Chima ultimately finished his middle and high school education in boarding school at Loyola Jesuit College in flying colors.

“I was named Valedictorian for the Loyola Jesuit College Class of 2013 and won the Christian Service Award upon graduation for 6 years of consistent service in my school’s Jesuit Christian Service Program: a program designed to help less privileged children in the community by letting students like me, take on the role of teachers and mentors in these kids’ lives, under the supervision of faculty staff.” Chima said.

His impressive efforts in high school would prepare Chima for a fruitful academic and extracurricular career in college.

Making a mark at USC

 Chima was offered admission from several top colleges, but what sold him on USC were the people and the flexibility of the biomedical engineering program – the only one in the country that offered four tracks: “a general track, an electrical engineering track, a mechanical engineering track and a biochemical engineering track.”

“Visiting the Facebook group of newly admitted students, I could feel the eagerness and the excitement of people wanting to go here,” said Chima.

He jumped right into that excitement, joining the National Society of Black Engineers, Trojan Health Connection, and many more clubs and organizations. At USC, he found mentors in faculty like Brittany Kay who teaches BME 101 and who, Chima remembered: “would respond to my emails even at 1 a.m.” Then there was Cristina Zavaleta, assistant professor of biomedical engineering, who taught Chima’s BME 425 and “who got me so excited about biomedical imaging!”

However, it is service of humanity that will be Chima’s major takeaway from his Trojan education.

“In all the leadership roles and extracurricular projects I took at USC, there was always this overarching question of how this will help or benefit society or the immediate community,” Chima said. “This was something my professors, the faculty I conducted research with, my mentors and even Dean Yortsos reinforced when they spoke to me.”

Chima is excited for his future position at Oracle, where he will apply skills obtained at USC. Photo by: Tilden Chima

“This particular way of viewing my actions as being part of a greater mission of service to humanity has colored my worldview since high school and much further in college.

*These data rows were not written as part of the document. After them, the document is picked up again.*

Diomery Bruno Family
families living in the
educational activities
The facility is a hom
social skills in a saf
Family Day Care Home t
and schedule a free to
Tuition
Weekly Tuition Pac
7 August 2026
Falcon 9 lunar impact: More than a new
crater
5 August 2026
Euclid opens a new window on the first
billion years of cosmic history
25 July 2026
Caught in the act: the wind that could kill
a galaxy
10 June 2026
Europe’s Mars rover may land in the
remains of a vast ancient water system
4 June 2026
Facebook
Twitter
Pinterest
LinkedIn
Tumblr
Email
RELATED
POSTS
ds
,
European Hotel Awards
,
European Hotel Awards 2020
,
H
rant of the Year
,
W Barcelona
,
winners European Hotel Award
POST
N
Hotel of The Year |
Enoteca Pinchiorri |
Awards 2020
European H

I would be taking that with me as I move on to the workplace.”

What’s Next?

 Chima will now put his network, education and experiences to work in a position as a full-time associate solutions engineer at Oracle.

“I will be taking Oracle’s software products that have already been built – extend them with my coding skills and integrate them with other Oracle products thereby building a ‘solution’ that is tailored to our client’s specific needs,” Chima explained.

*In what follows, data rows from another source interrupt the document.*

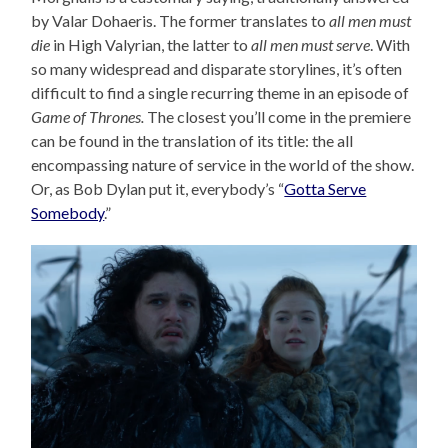
by Valar Dohaeris. The former translates to
all men must
die
in High Valyrian, the latter to
all men must serve
. With
so many widespread and disparate storylines, it’s often
difficult to find a single recurring theme in an episode of
Game of Thrones.
The closest you’ll come in the premiere
can be found in the translation of its title: the all
encompassing nature of service in the world of the show.
Or, as Bob Dylan put it, everybody’s “
Gotta Serve
Somebody
.”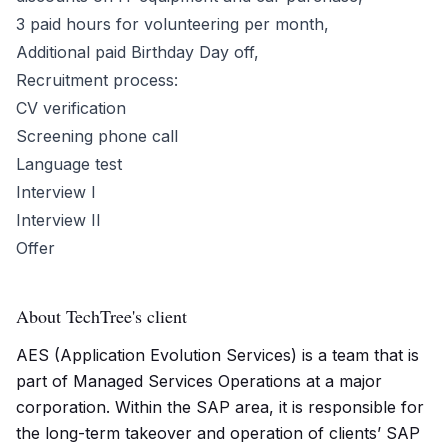
3 paid hours for volunteering per month,
Additional paid Birthday Day off,
Recruitment process:
CV verification
Screening phone call
Language test
Interview I
Interview II
Offer
About TechTree's client
AES (Application Evolution Services) is a team that is
part of Managed Services Operations at a major
corporation. Within the SAP area, it is responsible for
the long-term takeover and operation of clients’ SAP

Chima sees it as a perfect fit, allowing him to blend his business consulting, sales and engineering skills into multinational projects.

If he ever needs advanced coding help, he can turn to his fellow Trojan and sister, Kourtney Chima, a junior in computer science and computer engineering, who organized this year’s Hack SC Jr’s Hackathon.

The Chima name will certainly resound at USC on May 11, 2018. Tilden Chima, who will be graduating with high honors is also one of 44 Grand Challenges Scholars. He will bear the flag of the graduating class of engineers at the 135th Commencement Ceremony.